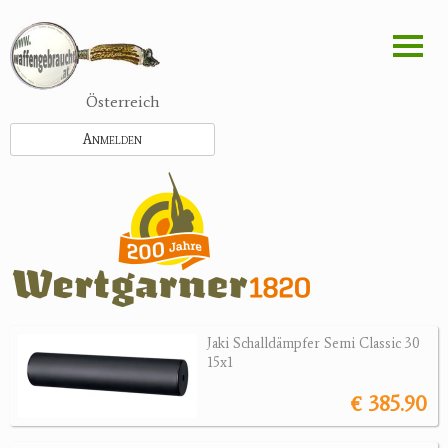
Direkt
zum
Inhalt
Österreich
Anmelden
Jaki Schalldämpfer Semi Classic 30
15x1
€ 385.90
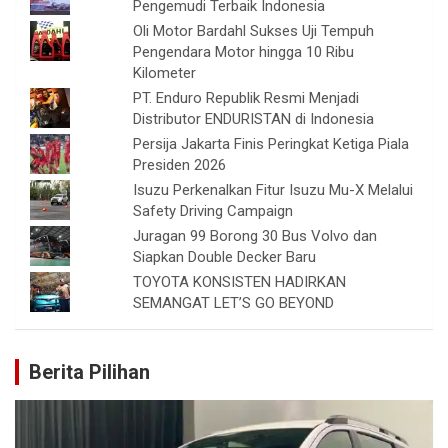
Pengemudi Terbaik Indonesia
Oli Motor Bardahl Sukses Uji Tempuh
Pengendara Motor hingga 10 Ribu
Kilometer
PT. Enduro Republik Resmi Menjadi
Distributor ENDURISTAN di Indonesia
Persija Jakarta Finis Peringkat Ketiga Piala
Presiden 2026
Isuzu Perkenalkan Fitur Isuzu Mu-X Melalui
Safety Driving Campaign
Juragan 99 Borong 30 Bus Volvo dan
Siapkan Double Decker Baru
TOYOTA KONSISTEN HADIRKAN
SEMANGAT LET’S GO BEYOND
Berita Pilihan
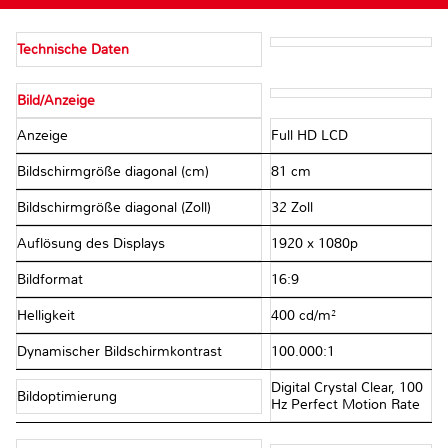
Technische Daten
Bild/Anzeige
Anzeige
Full HD LCD
Bildschirmgröße diagonal (cm)
81 cm
Bildschirmgröße diagonal (Zoll)
32 Zoll
Auflösung des Displays
1920 x 1080p
Bildformat
16:9
Helligkeit
400 cd/m²
Dynamischer Bildschirmkontrast
100.000:1
Digital Crystal Clear, 100
Bildoptimierung
Hz Perfect Motion Rate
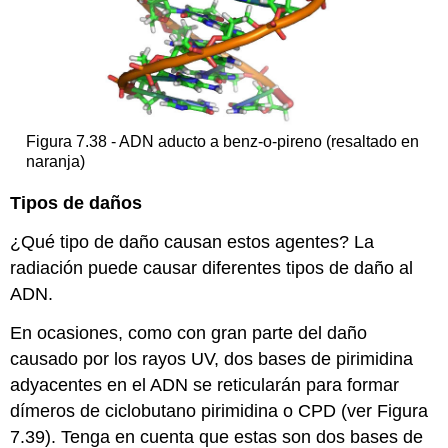
Figura 7.38 - ADN aducto a benz-o-pireno (resaltado en
naranja)
Tipos de daños
¿Qué tipo de daño causan estos agentes? La
radiación puede causar diferentes tipos de daño al
ADN.
En ocasiones, como con gran parte del daño
causado por los rayos UV, dos bases de pirimidina
adyacentes en el ADN se reticularán para formar
dímeros de ciclobutano pirimidina o CPD (ver Figura
7.39). Tenga en cuenta que estas son dos bases de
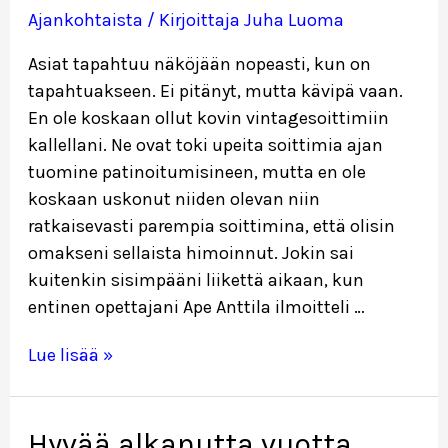
Ajankohtaista
/ Kirjoittaja
Juha Luoma
Asiat tapahtuu näköjään nopeasti, kun on
tapahtuakseen. Ei pitänyt, mutta kävipä vaan.
En ole koskaan ollut kovin vintagesoittimiin
kallellani. Ne ovat toki upeita soittimia ajan
tuomine patinoitumisineen, mutta en ole
koskaan uskonut niiden olevan niin
ratkaisevasti parempia soittimina, että olisin
omakseni sellaista himoinnut. Jokin sai
kuitenkin sisimpääni liikettä aikaan, kun
entinen opettajani Ape Anttila ilmoitteli …
Fender
Lue lisää »
Precision
vm.1973
Hyvää alkanutta vuotta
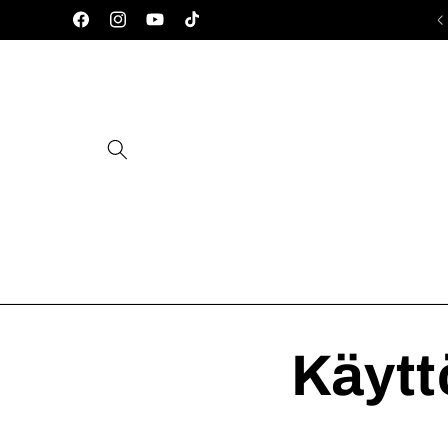
Ohita ja
Tamperelainen verkkokauppa!
siirry
Facebook
Instagram
YouTube
TikTok
sisältöön
Käytt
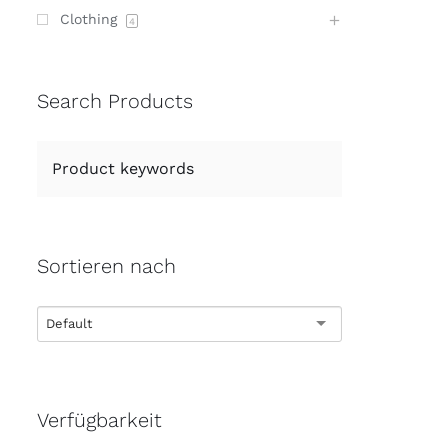
Clothing
4
Search Products
Sortieren nach
Default
Verfügbarkeit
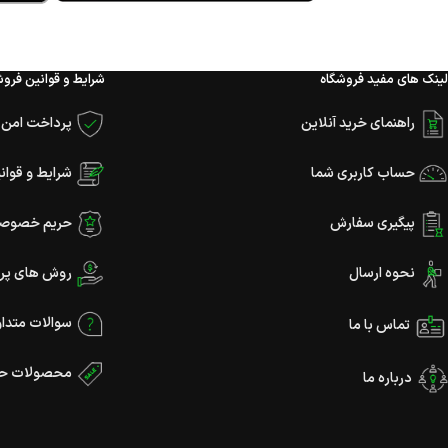
لینک های مفید فروشگاه
شرایط و قوانین فروش
راهنمای خرید آنلاین
پرداخت امن و
حساب کاربری شما
شرایط و قوان
پیگیری سفارش
حریم خصوص
نحوه ارسال
روش های پر
سوالات متدا
تماس با ما
محصولات حر
درباره ما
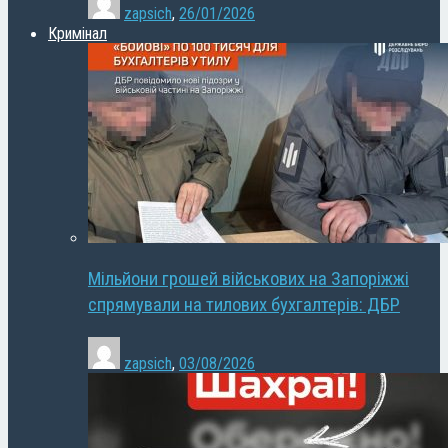
zapsich
,
26/01/2026
Кримінал
Мільйони грошей військових на Запоріжжі
спрямували на тилових бухгалтерів: ДБР
zapsich
,
03/08/2026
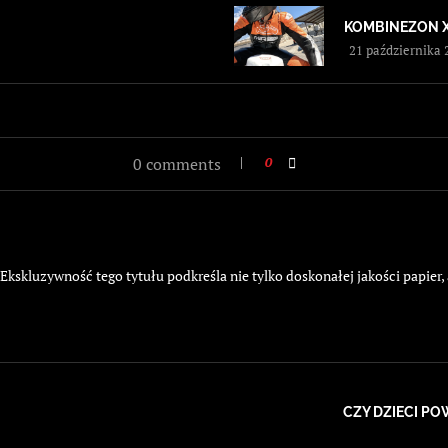
KOMBINEZON 
21 października 
0 comments
0
kskluzywność tego tytułu podkreśla nie tylko doskonałej jakości papier,
CZY DZIECI PO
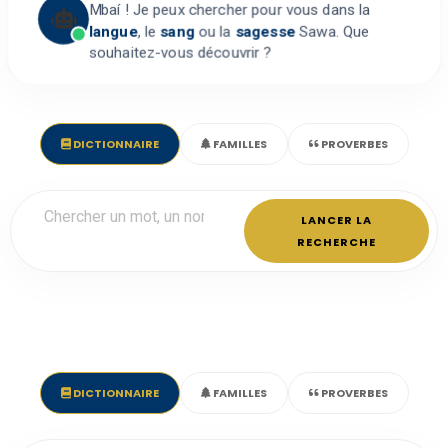
Mbaí ! Je peux chercher pour vous dans la
langue
, le
sang
ou la
sagesse
Sawa. Que
souhaitez-vous découvrir ?
DICTIONNAIRE
FAMILLES
PROVERBES
LANCER LA
RECHERCHE
DICTIONNAIRE
FAMILLES
PROVERBES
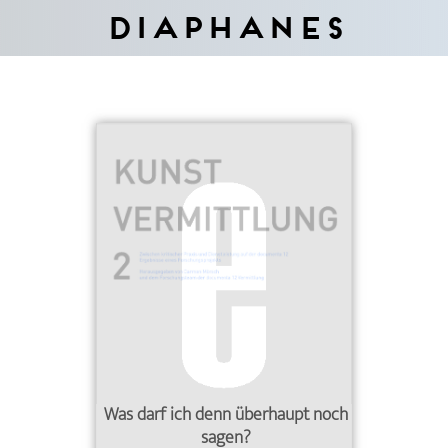
Diaphanes
Was darf ich denn überhaupt noch
sagen?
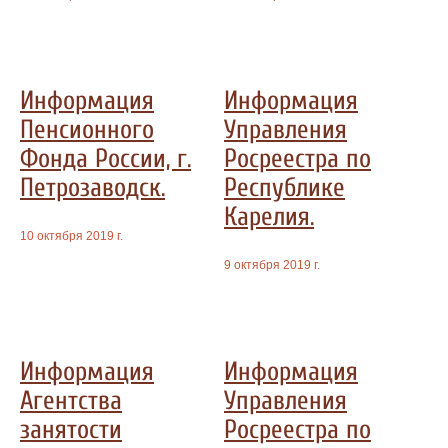
Информация
Информация
Пенсионного
Управления
Фонда России, г.
Росреестра по
Петрозаводск.
Республике
Карелия.
10 октября 2019 г.
9 октября 2019 г.
Информация
Информация
Агентства
Управления
занятости
Росреестра по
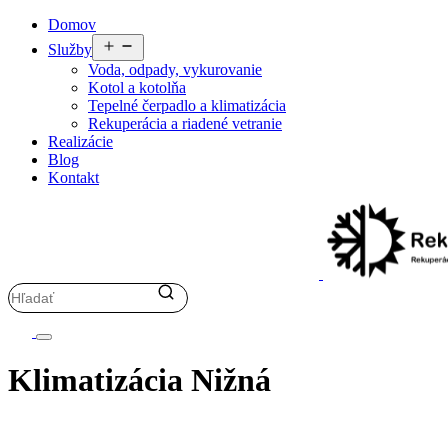
Preskočiť
Domov
na
Otvoriť
Služby
obsah
menu
Voda, odpady, vykurovanie
Kotol a kotolňa
Tepelné čerpadlo a klimatizácia
Rekuperácia a riadené vetranie
Realizácie
Blog
Kontakt
Klimatizácia Nižná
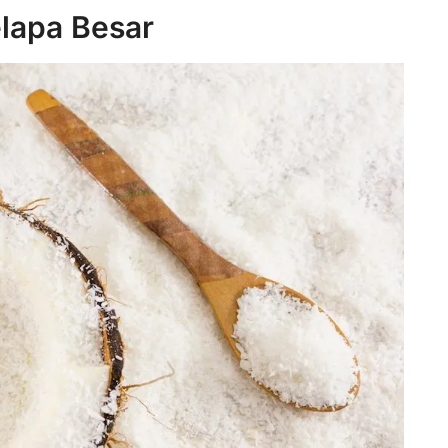
elapa Besar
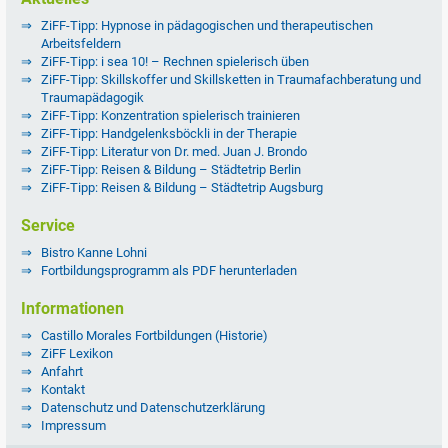
ZiFF-Tipp: Hypnose in pädagogischen und therapeutischen
Arbeitsfeldern
ZiFF-Tipp: i sea 10! – Rechnen spielerisch üben
ZiFF-Tipp: Skillskoffer und Skillsketten in Traumafachberatung und
Traumapädagogik
ZiFF-Tipp: Konzentration spielerisch trainieren
ZiFF-Tipp: Handgelenksböckli in der Therapie
ZiFF-Tipp: Literatur von Dr. med. Juan J. Brondo
ZiFF-Tipp: Reisen & Bildung – Städtetrip Berlin
ZiFF-Tipp: Reisen & Bildung – Städtetrip Augsburg
Service
Bistro Kanne Lohni
Fortbildungsprogramm als PDF herunterladen
Informationen
Castillo Morales Fortbildungen (Historie)
ZiFF Lexikon
Anfahrt
Kontakt
Datenschutz und Datenschutzerklärung
Impressum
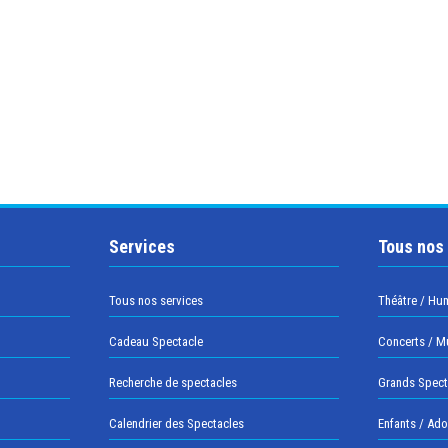
Services
Tous nos
Tous nos services
Théâtre / Hu
Cadeau Spectacle
Concerts / M
Recherche de spectacles
Grands Spect
Calendrier des Spectacles
Enfants / Ad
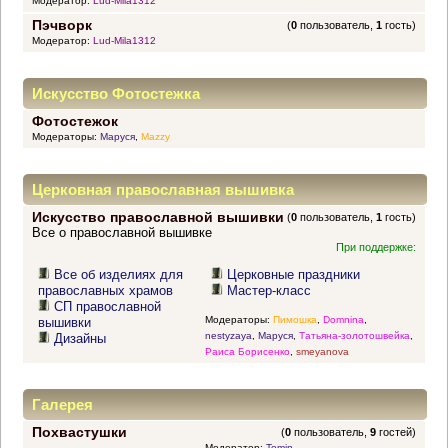
Модератор:
Lud-Mila1312
Пэчворк
(
0
пользователь,
1
гость)
Модератор:
Lud-Mila1312
Искусство Фотостежка
Фотостежок
Модераторы:
Маруся
,
Mazzy
Церковная православная вышивка
Искусство православной вышивки
(
0
пользователь,
1
гость)
Все о православной вышивке
При поддержке:
Все об изделиях для
Церковные праздники
православных храмов
Мастер-класс
СП православной
Модераторы:
Пимошка
,
Domnina
,
вышивки
nestyzaya
,
Маруся
,
Татьяна-золотошвейка
,
Дизайны
Раиса Борисенко
,
smeyanova
Галерея
Похвастушки
(
0
пользователь,
9
гостей)
Модератор:
Tomin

*-*-*

Only lines containing the string "вышивки" are needed. Pull each of them out of the records above.

Task result:
Искусство православной вышивки
вышивки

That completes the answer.